Referensinews.com – Minimnya penerangan jalan di tanjakan PJR Way Gubak, Jalan Ir. Sutami, memicu perhatian DPRD Kota Bandar Lampung terkait keselamatan warga.
Kondisi gelap di jalur itu meningkatkan risiko kecelakaan, terutama karena arus truk dan mobil angkutan barang yang melintas cukup padat.
Anggota Komisi III DPRD Bandar Lampung Yuhadi menegaskan, persoalan PJU tidak boleh dibiarkan berlarut-larut.
“Pemerintah Kota dalam membuat regulasi ini jangan setengah-setengah. Di satu sisi PJU dialihkan ke Dinas Perhubungan, tapi di sisi lain tidak dilakukan serah terima secara jelas,” kata Yuhadi.
Ketidakjelasan tersebut membuat Dinas Perhubungan terkesan lamban menangani persoalan penerangan jalan.

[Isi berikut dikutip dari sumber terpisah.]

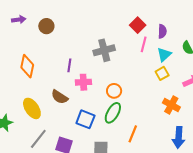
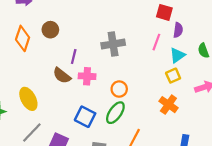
red square: (138, 25) -> (164, 12), moved, turned -35
brown circle: (46, 26) -> (50, 30), moved
orange diamond: (27, 66) -> (23, 38), moved
brown semicircle: (60, 97) -> (62, 76), moved
orange cross: (171, 105) -> (168, 105), moved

“Kalau memang sudah diserahkan ke Dinas Perhubungan, ya harus diserahterimakan secara resmi. Jangan PU sudah melepas, tapi administrasinya belum tuntas. Akhirnya Dishub terkendala,” ujarnya.
Yuhadi menilai kondisi gelap sangat berbahaya, apalagi menjelang Ramadan ketika aktivitas malam masyarakat meningkat.
“Jangan sampai rakyat Kota Bandar Lampung jadi korban karena malam hari gelap. Apalagi ini sudah Ramadan, aktivitas malam pasti lebih ramai. Pemerintah harus punya langkah konkret,” tegasnya.
Ia meminta Dishub segera verifikasi dan inventarisasi ruas jalan yang membutuhkan PJU, terutama jalan lintas, penghubung, dan arteri yang ramai malam hari.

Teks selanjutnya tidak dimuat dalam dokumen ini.